Köyün birinde tatlı mı tatlı bir çiftçi amca varmış. Uzunkulak adında şirin mi şirin bir de eşeği varmış. Çiftçi amcanın ne zaman eşeğine ihtiyacı olsa, Uzunkulak sevinerek onun yardımına koşarmış. Yük taşımak onun göreviymiş. Ama çiftçi amca da onu yormayacak şekilde yüklemeye özen gösterirmiş.
Günlerden bir gün, çiftçinin bir komşusu Uzunkulak’ı sahibinden ödünç istemiş. Komşulara yardım etmeyi çok seven tatlı köylü, eşeğini komşusunun yardımına göndermiş. Uzunkulak ile huysuz ve aksi birisi olarak tanınan bu komşu, sabah erkenden yola çıkmışlar. Az gitmişler uz gitmişler, dere tepe aşarak ormanın derinliklerine varmışlar. Aksi çiftçi kesebildiği kadar odunu, hiç acımadan Uzunkulak’ın sırtına yığmış. Eğri büğrü olan dalları düzeltmemiş. Yığmış da yığmış. Uzunkulak neredeyse odunların altında ezilecekmiş. Nihayet akşam olmuş; artık dönüş yolculuğu başlamış. Uzunkulak yükün ağırlığından zor adım atıyormuş. Huysuz ve aksi çiftçi de, devamlı “deh, deh” diyerek onu iteleyip hızlanmasını sağlamaya çalışıyormuş.
Uzunkulak, bunca yorgunlukla beraber açlık ve susuzluk da çekmeye başlamış. Aksi köylü, Uzunkulak’ın susamış ve acıkmış olabileceğini hiç düşünememiş. Uzun süre yol aldıktan sonra bir yerde dinlenmişler. Bu arada huysuz çiftçi matarasındaki suyu bir güzel içmiş ve yanında getirdiği yiyeceklerden de yemiş. Tekrara yola koyulmuşlar. Köye vardıklarında, Uzunkulak da hem yorgunluktan, hem açlıktan ve hem de susuzluktan hareket edecek mecal kalmamış.
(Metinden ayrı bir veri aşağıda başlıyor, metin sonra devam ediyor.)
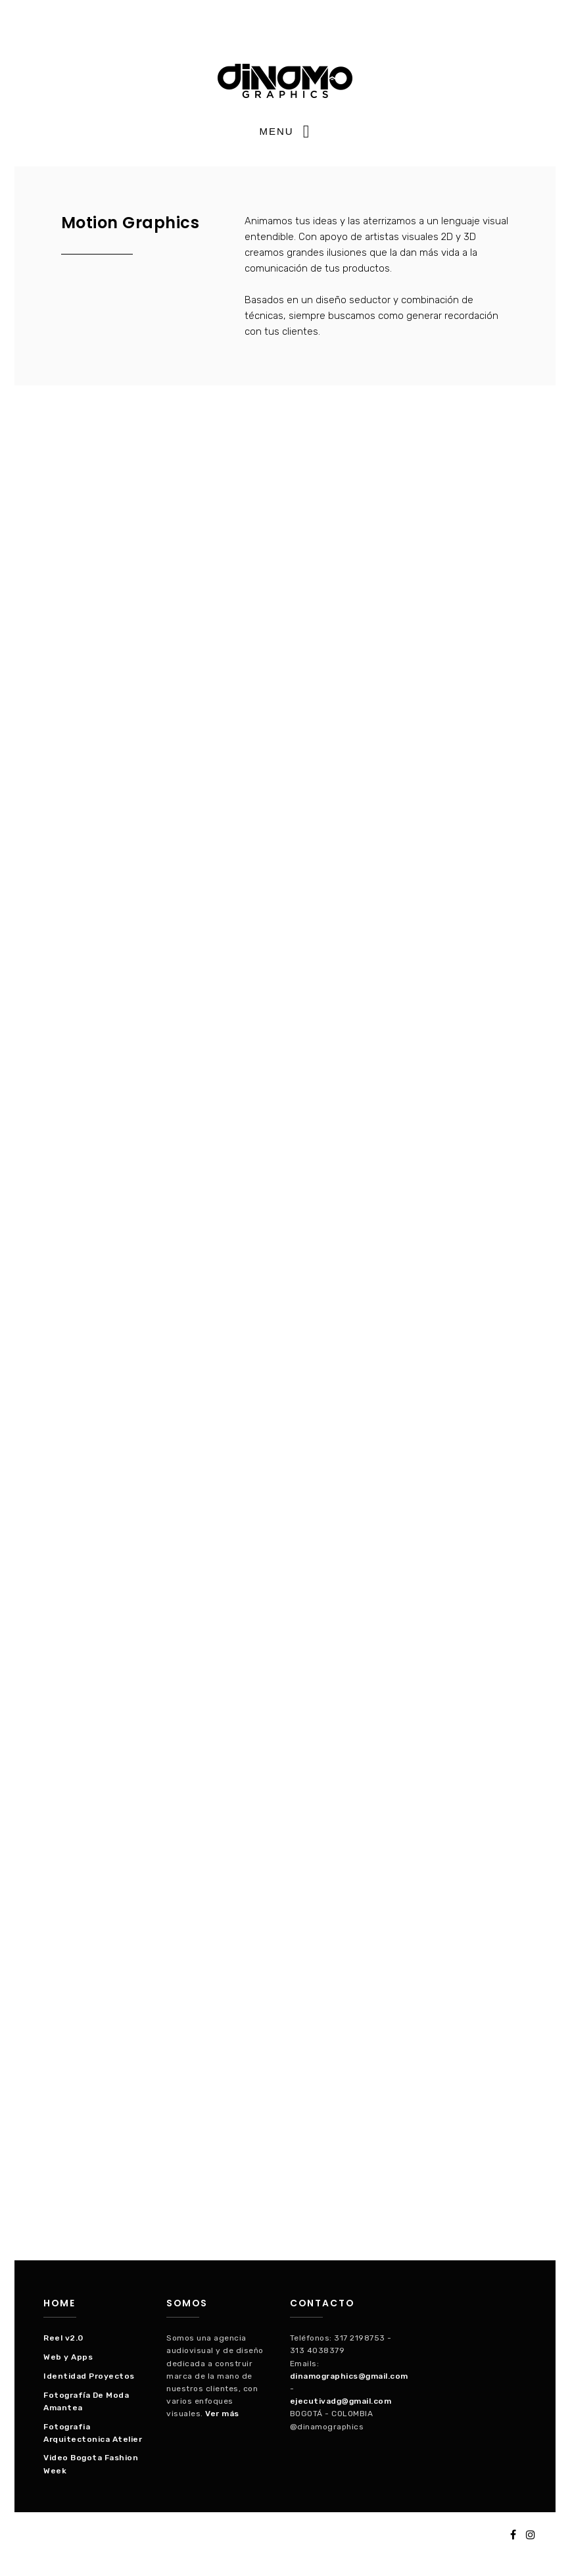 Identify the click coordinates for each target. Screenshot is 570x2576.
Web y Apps (68, 2357)
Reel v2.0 (63, 2338)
Aksi komşu odunları yere yığmış. Bir de ne görsün, eşeğin sırtı kan içerisinde kalmış! Artık dayanacak gücü kalmayan Uzunkulak oracıkta yığılıp kalmış. Yaptığı yanlışın ne kadar kötü sonuçlara sebep olduğunu geç de olsa anlayan çiftçi, koşa koşa su ve yem getirmeye gitmiş. Ama geç kalmış, Uzunkulak çoktan bayılmış. Huysuz komşu, Uzunkulak’ın sahibini çağırmaya gitmiş. Kapıyı tıklatmış, nefes nefese olanları anlatıp özür dilemiş. Güzel huylu çiftçi çok üzülmüş. Aksi amcaya söylemiş:
“Hayvanlar bizlere hizmet etmek için yaratılmışlar. Onların da bizde hukukları var. Onlara nasıl davranırsan, ahirette de öyle karşılık bulacaksın. Bundan tezi yok, gidip Uzunkulak’tan özür dilemelisin.”
Beraber Uzunkulak’ın yanına gitmişler. Huysuz çiftçi ondan özür dilemiş. Teri üzerinde soğumasın diye üzerini örtmüş. Biraz sonra kendine gelen Uzunkulak, suyunu içmiş ve yemini yemiş. Arkasından da bir güzel uyumuş. Sabah sahibinin ahırına varmış. O günden sonra huysuz çiftçi de, öğrendiklerini hayatına geçiren bir insan olmaya başlamış. Bu işe en çok sevinen de sevimli Uzunkulak olmuş. İyi huylu olan komşu çiftçinin yanında çok mutluymuş.